То, что обрушилось на меня в деревне Капустино, выпадало из естественного хода событий и свидетельствовало, как я теперь понимаю, о каком-то исподволь созревшем психическом заболевании. Мы плохо знаем свою природу и думаем, что с ней можно шутить шутки, запирая ее под замок, либо вовсе не принимать в расчет. Опасные, кощунственные шутки. Природа свое возьмет рано или поздно.

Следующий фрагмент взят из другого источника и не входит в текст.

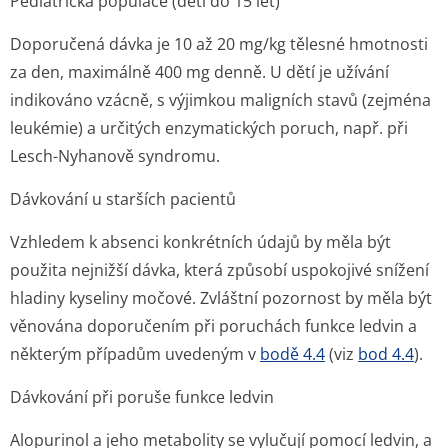
Pediatrická populace (děti do 15 let)
Doporučená dávka je 10 až 20 mg/kg tělesné hmotnosti
za den, maximálně 400 mg denně. U dětí je užívání
indikováno vzácně, s výjimkou maligních stavů (zejména
leukémie) a určitých enzymatických poruch, např. při
Lesch-Nyhanově syndromu.
Dávkování u starších pacientů
Vzhledem k absenci konkrétních údajů by měla být
použita nejnižší dávka, která způsobí uspokojivé snížení
hladiny kyseliny močové. Zvláštní pozornost by měla být
věnována doporučením při poruchách funkce ledvin a
některým případům uvedeným v
bodě 4.4
(viz
bod 4.4
)
.
Dávkování při poruše funkce ledvin
Alopurinol a jeho metabolity se vylučují pomocí ledvin, a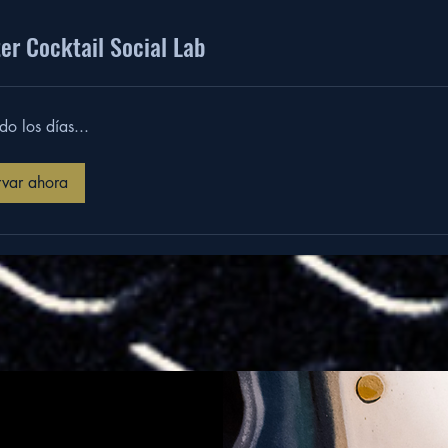
er Cocktail Social Lab
o los días...
rvar ahora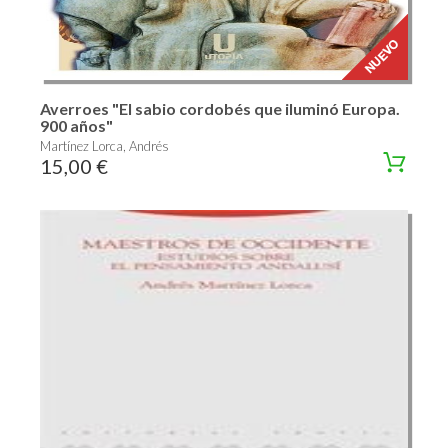
Averroes "El sabio cordobés que iluminó Europa.
900 años"
Martínez Lorca, Andrés
15,00 €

На встречу с Андреем Левашовым отправился под утро, задремав после большой и удачной охоты на комаров. Случайно заметил его через стекло в пивном баре. Прежде, помнится, удивился, увидев лощеного Левашова в этом заведении перед двумя кружками пива, с отрешенным взором сосущего копченую рыбешку. Я тут же зашел в бар и в автомате налил себе кружечку. Пробился к его столику. Мы давно не встречались и не созванивались, а до этой истории приятельствовали, в шахматы играли по субботам. Левашов — интеллигентный человек лет сорока, хорошо одетый, отутюженный, кажется, он занимал солидную должность в каком-то НИИ. Я этому верю, потому что в его обращении была характерная для крупномасштабных работников покровительственная простота. Он был красивым мужчиной с этаким насмешливым взглядом серых глаз и волнистыми каштановыми волосами. Женщинам должен был непременно нравиться. Они охотно клюют на снисходительное покровительство сильных, высоких мужчин.
Подошел к нему, вежливо поздоровался и, глядя в его замутившиеся глаза, испытал вдруг необычайное волнение. Тогда, десять лет назад, я не заметил, а сейчас почувствовал, что он — умница и ловелас — панически меня боится. Почувствовал свою абсолютную власть над ним, да что над ним! Я ощутил быструю, торжествующую власть над всем происходящим. В тот-то, прежний раз я мгновенно потерял решимость, что-то мямлил, нелепо и некстати интересовался его делами, жаловался на дурную погоду, а теперь спросил сразу и твердо, хотя, если учесть, как высоко я поднялся, мне и спрашивать не было нужды. Да так уж спросил, для забавы. Чтобы ему пивко подгорчить:
— Скажи, Левашов, только одно. Ты хоть сознаешь, что походя искалечил жизнь женщине, которая тебе и не нужна была, а заодно — и ее детям? Ты ведь вроде Гитлера, Левашов, только рангом помельче.
Он начал хватать воздух открытым ртом и возмущенно оглядываться, но я его мигом успокоил, стукнув под стойкой коленом.
— Не юродствуй, Левашов, не надо! Конечно, я мог бы тебя наказать, но ведь ты не поймешь, за что наказан. Ты бессознательно гадишь под каждым удобным деревом, как шавка. Жалко мне тебя, Левашов. Ты прожил жизнь как животное, а главное, иначе и не мог прожить, потому что ты и есть животное. Если с тебя сдернуть твой наносной лоск, то люди с содроганием увидят свиное рыло. Забавно, не правда ли, Левашов?
— Какое, собственно, право…
— А ведь ты считаешь себя благородным, да, Левашов. Считаешь себя тонкой штучкой, да? Ублюдок ты и больше никто!